Source records
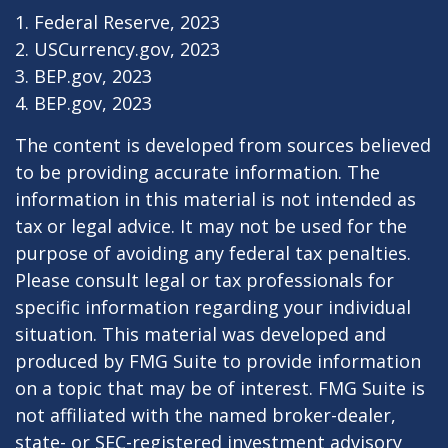
1. Federal Reserve, 2023
2. USCurrency.gov, 2023
3. BEP.gov, 2023
4. BEP.gov, 2023
The content is developed from sources believed
to be providing accurate information. The
information in this material is not intended as
tax or legal advice. It may not be used for the
purpose of avoiding any federal tax penalties.
Please consult legal or tax professionals for
specific information regarding your individual
situation. This material was developed and
produced by FMG Suite to provide information
on a topic that may be of interest. FMG Suite is
not affiliated with the named broker-dealer,
state- or SEC-registered investment advisory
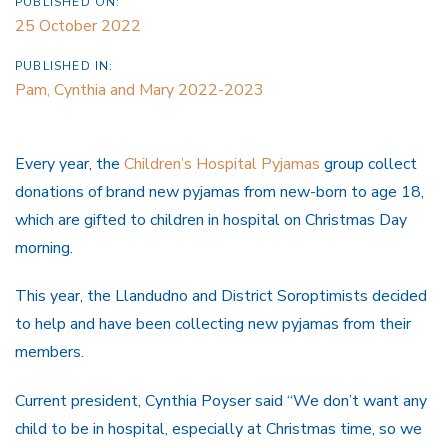
PUBLISHED ON:
25 October 2022
PUBLISHED IN:
Pam, Cynthia and Mary 2022-2023
Every year, the
Children’s Hospital Pyjamas
group collect
donations of brand new pyjamas from new-born to age 18,
which are gifted to children in hospital on Christmas Day
morning.
This year, the Llandudno and District Soroptimists decided
to help and have been collecting new pyjamas from their
members.
Current president, Cynthia Poyser said “We don’t want any
child to be in hospital, especially at Christmas time, so we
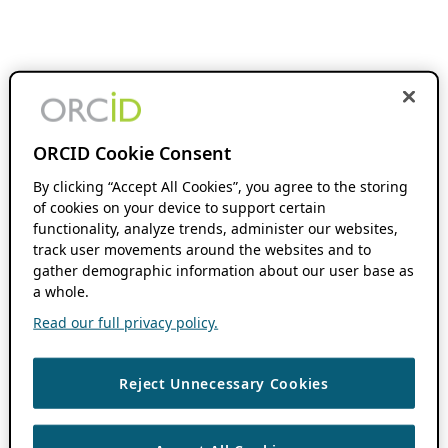
ORCID Cookie Consent
By clicking “Accept All Cookies”, you agree to the storing
of cookies on your device to support certain
functionality, analyze trends, administer our websites,
track user movements around the websites and to
gather demographic information about our user base as
a whole.
Read our full privacy policy.
Reject Unnecessary Cookies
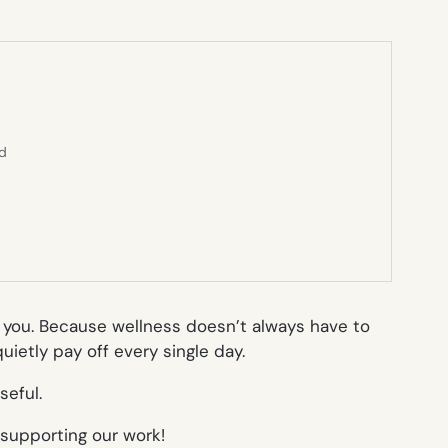
ed
g you. Because wellness doesn’t always have to
ietly pay off every single day.
seful.
 supporting our work!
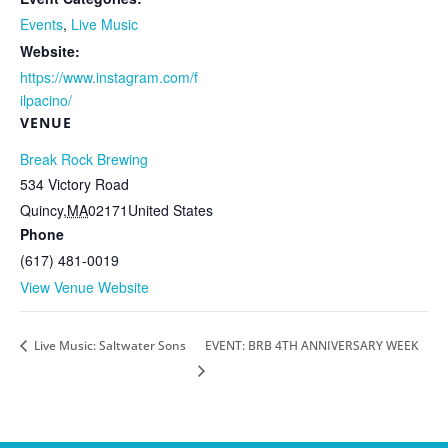
Events
,
Live Music
Website:
https://www.instagram.com/f
ilpacino/
VENUE
Break Rock Brewing
534 Victory Road
Quincy
,
MA
02171
United States
Phone
(617) 481-0019
View Venue Website
Live Music: Saltwater Sons
EVENT: BRB 4TH ANNIVERSARY WEEK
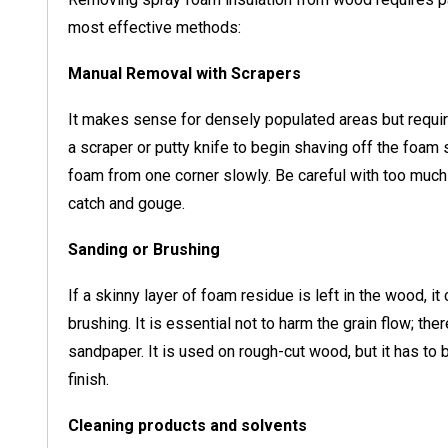
most effective methods:
Manual Removal with Scrapers
It makes sense for densely populated areas but requir
a scraper or putty knife to begin shaving off the foam 
foam from one corner slowly. Be careful with too much 
catch and gouge.
Sanding or Brushing
If a skinny layer of foam residue is left in the wood, i
brushing. It is essential not to harm the grain flow; ther
sandpaper. It is used on rough-cut wood, but it has to 
finish.
Cleaning products and solvents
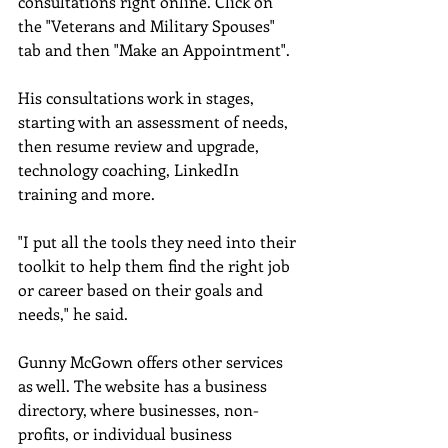
consultations right online. Click on 
the "Veterans and Military Spouses" 
tab and then "Make an Appointment". 
His consultations work in stages, 
starting with an assessment of needs, 
then resume review and upgrade, 
technology coaching, LinkedIn 
training and more. 
"I put all the tools they need into their 
toolkit to help them find the right job 
or career based on their goals and 
needs," he said. 
Gunny McGown offers other services 
as well. The website has a business 
directory, where businesses, non-
profits, or individual business 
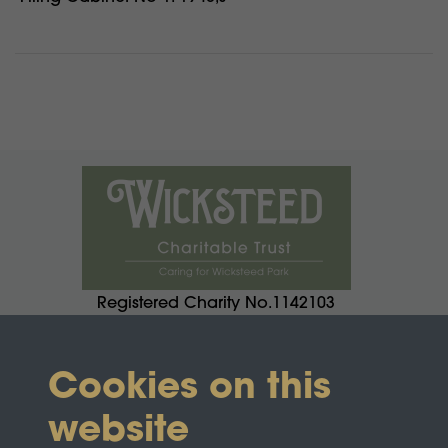
Registered Charity No.1142103
Cookies on this
website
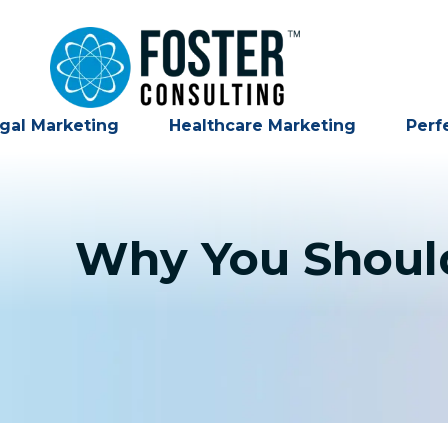
gal Marketing
Healthcare Marketing
Perf
Why You Should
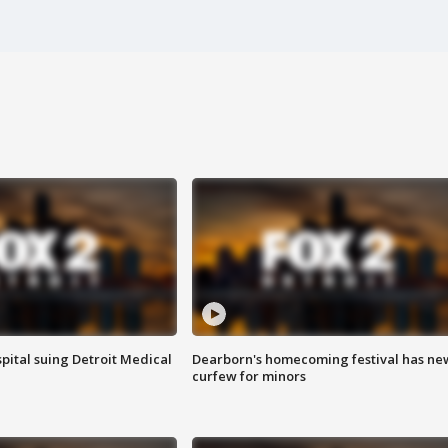
pital suing Detroit Medical
Dearborn's homecoming festival has ne
curfew for minors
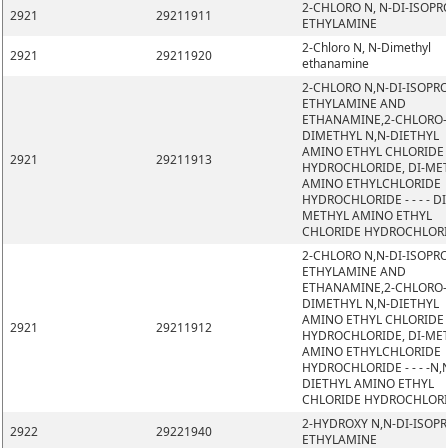
2-CHLORO N, N-DI-ISOPR
2921
29211911
ETHYLAMINE
2-Chloro N, N-Dimethyl
2921
29211920
ethanamine
2-CHLORO N,N-DI-ISOPR
ETHYLAMINE AND
ETHANAMINE,2-CHLORO-
DIMETHYL N,N-DIETHYL
AMINO ETHYL CHLORIDE
2921
29211913
HYDROCHLORIDE, DI-ME
AMINO ETHYLCHLORIDE
HYDROCHLORIDE - - - - DI
METHYL AMINO ETHYL
CHLORIDE HYDROCHLOR
2-CHLORO N,N-DI-ISOPR
ETHYLAMINE AND
ETHANAMINE,2-CHLORO-
DIMETHYL N,N-DIETHYL
AMINO ETHYL CHLORIDE
2921
29211912
HYDROCHLORIDE, DI-ME
AMINO ETHYLCHLORIDE
HYDROCHLORIDE - - - -N,
DIETHYL AMINO ETHYL
CHLORIDE HYDROCHLOR
2-HYDROXY N,N-DI-ISOP
2922
29221940
ETHYLAMINE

--- BRIEF ---
Take the records above from their first line through the line with "not affiliated with" and set those lines down word for word, minus the pictures.

--- OUTPUT OF THE TASK ---
1. Federal Reserve, 2023
2. USCurrency.gov, 2023
3. BEP.gov, 2023
4. BEP.gov, 2023
The content is developed from sources believed
to be providing accurate information. The
information in this material is not intended as
tax or legal advice. It may not be used for the
purpose of avoiding any federal tax penalties.
Please consult legal or tax professionals for
specific information regarding your individual
situation. This material was developed and
produced by FMG Suite to provide information
on a topic that may be of interest. FMG Suite is
not affiliated with the named broker-dealer,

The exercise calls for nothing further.